BMJ Open Sport & Exercise Medicine (Dec 2022)

Predictive models for musculoskeletal injury risk: why statistical approach makes all the difference

  • Gary S Collins,
  • Deydre S Teyhen,
  • Daniel I Rhon,
  • Garrett S Bullock

DOI
https://doi.org/10.1136/bmjsem-2022-001388
Journal volume & issue
Vol. 8, no. 4

Abstract

Read online

Objective Compare performance between an injury prediction model categorising predictors and one that did not and compare a selection of predictors based on univariate significance versus assessing non-linear relationships.Methods Validation and replication of a previously developed injury prediction model in a cohort of 1466 service members followed for 1 year after physical performance, medical history and sociodemographic variables were collected. The original model dichotomised 11 predictors. The second model (M2) kept predictors continuous but assumed linearity and the third model (M3) conducted non-linear transformations. The fourth model (M4) chose predictors the proper way (clinical reasoning and supporting evidence). Model performance was assessed with R2, calibration in the large, calibration slope and discrimination. Decision curve analyses were performed with risk thresholds from 0.25 to 0.50.Results 478 personnel sustained an injury.
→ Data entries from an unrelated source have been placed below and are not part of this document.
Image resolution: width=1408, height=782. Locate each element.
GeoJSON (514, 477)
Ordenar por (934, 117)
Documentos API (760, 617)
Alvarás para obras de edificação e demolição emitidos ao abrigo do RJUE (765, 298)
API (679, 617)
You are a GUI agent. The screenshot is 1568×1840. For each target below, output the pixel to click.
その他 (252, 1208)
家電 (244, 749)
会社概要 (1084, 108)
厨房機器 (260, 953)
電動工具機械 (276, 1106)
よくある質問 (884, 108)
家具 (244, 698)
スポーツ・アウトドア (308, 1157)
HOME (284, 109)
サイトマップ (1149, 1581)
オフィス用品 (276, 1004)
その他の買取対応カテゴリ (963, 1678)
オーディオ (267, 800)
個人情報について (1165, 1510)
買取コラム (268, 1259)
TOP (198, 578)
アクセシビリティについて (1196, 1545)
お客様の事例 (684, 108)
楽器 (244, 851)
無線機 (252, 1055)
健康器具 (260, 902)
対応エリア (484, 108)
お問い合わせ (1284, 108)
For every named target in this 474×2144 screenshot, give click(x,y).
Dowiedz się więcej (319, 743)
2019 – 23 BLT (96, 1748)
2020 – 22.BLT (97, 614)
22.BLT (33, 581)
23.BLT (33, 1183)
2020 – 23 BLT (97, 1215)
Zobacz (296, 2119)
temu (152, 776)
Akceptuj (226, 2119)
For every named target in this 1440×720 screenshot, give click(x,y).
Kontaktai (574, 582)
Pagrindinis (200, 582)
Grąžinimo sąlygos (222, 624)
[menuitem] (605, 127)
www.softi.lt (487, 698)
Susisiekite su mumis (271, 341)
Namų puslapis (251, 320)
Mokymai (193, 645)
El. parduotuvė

The original model demonstrated poorer R2 (original:0.07; M2:0.63; M3:0.64; M4:0.08), calibration in the large (original:−0.11 (95% CI −0.22 to 0.00); M2: −0.02 (95% CI −0.17 to 0.13); M3:0.03 (95% CI −0.13 to 0.19); M4: −0.13 (95% CI −0.25 to –0.01)), calibration slope (original:0.84 (95% CI 0.61 to 1.07); M2:0.97 (95% CI 0.86 to 1.08); M3:0.90 (95% CI 0.75 to 1.05); M4: 081 (95% CI 0.59 to 1.03) and discrimination (original:0.63 (95% CI 0.60 to 0.66); M2:0.90 (95% CI 0.88 to 0.92); M3:0.90 (95% CI 0.88 to 0.92); M4: 0.63 (95% CI 0.60 to 0.66)). At 0.25 injury risk, M2 and M3 demonstrated a 0.43 net benefit improvement. At 0.50 injury risk, M2 and M3 demonstrated a 0.33 net benefit improvement compared with the original model.Conclusion Model performance was substantially worse in the models with dichotomised variables. This highlights the need to follow established recommendations when developing prediction models.